La principessa dell’Assam era una splendida donna, appena venticinquenne, dalla pelle leggermente abbronzata, dai lineamenti dolci e fini, con occhi nerissimi, profondi, e capelli ancora più neri, assai lunghi intrecciati con fiori di mussenda dalla tinta sanguigna ed a gruppi di perle dei banchi di Manahar.
Indossava un magnifico vestito di seta rosa, tutto ricami d’oro, e portava lunghi calzoni di seta bianca che facevano vivamente spiccare le rosse babbucce a punta rialzata, pure ricamate in oro con piccoli diamanti.

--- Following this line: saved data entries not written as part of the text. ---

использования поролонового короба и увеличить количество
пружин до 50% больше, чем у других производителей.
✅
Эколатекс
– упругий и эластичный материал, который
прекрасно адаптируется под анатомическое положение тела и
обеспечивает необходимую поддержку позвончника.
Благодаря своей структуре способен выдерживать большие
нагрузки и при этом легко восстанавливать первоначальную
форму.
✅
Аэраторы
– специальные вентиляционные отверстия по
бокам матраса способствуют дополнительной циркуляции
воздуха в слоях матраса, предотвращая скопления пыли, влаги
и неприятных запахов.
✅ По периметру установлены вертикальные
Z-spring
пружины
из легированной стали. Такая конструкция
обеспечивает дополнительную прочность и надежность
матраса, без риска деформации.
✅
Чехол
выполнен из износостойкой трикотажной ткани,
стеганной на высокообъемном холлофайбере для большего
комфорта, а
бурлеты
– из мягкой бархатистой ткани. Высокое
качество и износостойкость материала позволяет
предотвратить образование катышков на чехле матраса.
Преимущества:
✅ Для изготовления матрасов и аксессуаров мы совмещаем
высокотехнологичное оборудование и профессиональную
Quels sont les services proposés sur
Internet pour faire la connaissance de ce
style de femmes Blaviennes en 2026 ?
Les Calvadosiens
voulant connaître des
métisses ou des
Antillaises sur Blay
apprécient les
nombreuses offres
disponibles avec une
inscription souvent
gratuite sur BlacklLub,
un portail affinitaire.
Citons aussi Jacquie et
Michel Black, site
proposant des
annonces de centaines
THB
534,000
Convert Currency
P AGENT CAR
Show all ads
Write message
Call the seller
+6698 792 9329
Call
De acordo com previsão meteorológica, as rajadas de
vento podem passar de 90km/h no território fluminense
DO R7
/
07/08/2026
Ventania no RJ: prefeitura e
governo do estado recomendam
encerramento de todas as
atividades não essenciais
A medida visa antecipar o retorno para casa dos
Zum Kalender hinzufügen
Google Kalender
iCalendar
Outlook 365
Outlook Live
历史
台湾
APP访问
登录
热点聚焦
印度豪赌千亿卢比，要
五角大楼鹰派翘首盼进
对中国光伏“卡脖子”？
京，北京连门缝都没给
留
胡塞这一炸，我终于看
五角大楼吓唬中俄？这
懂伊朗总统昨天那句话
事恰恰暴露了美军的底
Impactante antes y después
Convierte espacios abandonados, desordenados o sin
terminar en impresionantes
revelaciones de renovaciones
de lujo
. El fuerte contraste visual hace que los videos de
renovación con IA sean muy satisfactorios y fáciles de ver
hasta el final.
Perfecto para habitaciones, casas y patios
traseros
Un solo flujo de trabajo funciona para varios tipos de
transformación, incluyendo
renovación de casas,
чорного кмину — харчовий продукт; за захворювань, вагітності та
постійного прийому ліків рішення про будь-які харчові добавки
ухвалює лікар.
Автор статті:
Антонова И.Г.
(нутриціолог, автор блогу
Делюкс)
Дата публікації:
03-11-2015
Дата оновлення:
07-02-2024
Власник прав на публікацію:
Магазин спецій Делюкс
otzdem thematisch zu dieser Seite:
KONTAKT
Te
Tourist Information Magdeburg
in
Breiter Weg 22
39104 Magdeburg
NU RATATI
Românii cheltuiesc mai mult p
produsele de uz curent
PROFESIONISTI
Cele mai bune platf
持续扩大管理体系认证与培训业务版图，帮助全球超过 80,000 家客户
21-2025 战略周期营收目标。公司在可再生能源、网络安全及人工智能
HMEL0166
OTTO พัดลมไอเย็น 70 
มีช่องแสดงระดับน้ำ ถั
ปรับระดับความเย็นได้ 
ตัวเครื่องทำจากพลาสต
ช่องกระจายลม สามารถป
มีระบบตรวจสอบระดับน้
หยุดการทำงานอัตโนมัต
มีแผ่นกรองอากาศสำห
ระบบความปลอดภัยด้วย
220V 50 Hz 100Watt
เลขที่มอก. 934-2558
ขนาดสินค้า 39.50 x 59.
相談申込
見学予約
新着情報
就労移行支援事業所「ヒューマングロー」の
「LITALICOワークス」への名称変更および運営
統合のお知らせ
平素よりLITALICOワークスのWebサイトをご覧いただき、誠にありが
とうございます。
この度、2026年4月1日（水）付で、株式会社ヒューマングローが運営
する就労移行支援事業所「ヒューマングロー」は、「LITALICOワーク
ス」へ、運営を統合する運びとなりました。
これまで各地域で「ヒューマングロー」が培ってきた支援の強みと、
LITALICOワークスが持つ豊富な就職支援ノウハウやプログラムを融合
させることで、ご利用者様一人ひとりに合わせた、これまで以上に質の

Yanez aprì le robuste braccia, stringendosi al petto la piccola rhani.
«Ah, mio signore!…» esclamò Surama, lasciandosi quasi portare verso una ottomana bassa, tutta scintillante di ori con grandi cuscini, di varie tinte, ricamati.
«Quando tu, mia piccola moglie, mi vedi prendere il fucile, diventi inquieta» disse Yanez ridendo. «Non parto mai solo, e poi tu sai che anche le tigri più feroci, anche le solitarie, non hanno mai avuto buon giuoco con me». «Trascuri gli affari del nostro stato, mio signore».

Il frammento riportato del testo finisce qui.